> **ABOUT THIS TASK**: A full, exact copy of the records below is the required answer.

[Saved data entries]
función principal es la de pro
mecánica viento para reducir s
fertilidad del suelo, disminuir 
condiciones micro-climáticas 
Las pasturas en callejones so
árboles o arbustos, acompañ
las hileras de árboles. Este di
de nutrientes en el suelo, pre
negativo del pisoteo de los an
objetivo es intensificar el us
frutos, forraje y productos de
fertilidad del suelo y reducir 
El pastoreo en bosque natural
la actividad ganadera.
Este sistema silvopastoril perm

> **ANSWER**:
función principal es la de pro
mecánica viento para reducir s
fertilidad del suelo, disminuir 
condiciones micro-climáticas 
Las pasturas en callejones so
árboles o arbustos, acompañ
las hileras de árboles. Este di
de nutrientes en el suelo, pre
negativo del pisoteo de los an
objetivo es intensificar el us
frutos, forraje y productos de
fertilidad del suelo y reducir 
El pastoreo en bosque natural
la actividad ganadera.
Este sistema silvopastoril perm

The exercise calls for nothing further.